Tuesday, April 24, 2018
News Roundup

Hundreds gather to remember Army Ranger Matthew Sitton

LARGO — Leonard Leary had just limped beneath the overhang of the church's front entrance when the sound took hold of him. From a ceiling speaker came the sound of a bagpipe playing Amazing Grace. It stopped him. He leaned his head back and closed his 68-year-old blue eyes.

Leary, a member of the Patriot Guard Riders, had driven 100 miles from Port Charlotte to Largo Saturday morning. He didn't know the young man for whom the song was played, but he knew what mattered: that his name was Matthew Sitton. That on Aug. 2 he stepped on an improvised explosive device in Afghanistan. That he was 26 when he died.

Hundreds of people — family and military members, friends and strangers — packed into First Baptist Church of Indian Rocks to attend Sitton's funeral. Sitton had grown up in that building and attended Indian Rocks Christian School, where he played football and baseball.

He met his wife, Sarah, at a Gainesville church camp in 2007, just weeks before his first deployment. For two years, they exchanged letters and packages. They fell in love and, on Independence Day in 2009, he proposed.

Nine months ago, the Sittons had their first child, Brodey.
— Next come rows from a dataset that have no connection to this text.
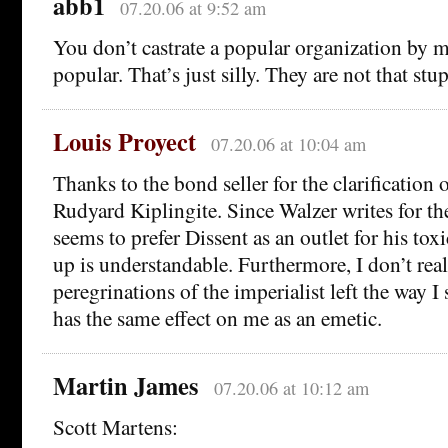
abb1
07.20.06 at 9:52 am
You don’t castrate a popular organization by 
popular. That’s just silly. They are not that stup
Louis Proyect
07.20.06 at 10:04 am
Thanks to the bond seller for the clarification 
Rudyard Kiplingite. Since Walzer writes for t
seems to prefer Dissent as an outlet for his tox
up is understandable. Furthermore, I don’t real
peregrinations of the imperialist left the way I 
has the same effect on me as an emetic.
Martin James
07.20.06 at 10:12 am
Scott Martens:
The Army Ranger, a staff sergeant, was on his third tour when he died, just one month before his return home.

When the funeral ended, as reporters watched from across the street, fully uniformed military men with wide shoulders and square jaws carried Sitton's casket to an awaiting hearse.

One of them sobbed.

Sitton's family walked behind the hearse as it pulled away from the church and crept toward the nearby gravesite.

Army Brig. Gen. John Baker escorted Sarah. She wore a knee-length black dress. Her husband's dog tags hung from her neck.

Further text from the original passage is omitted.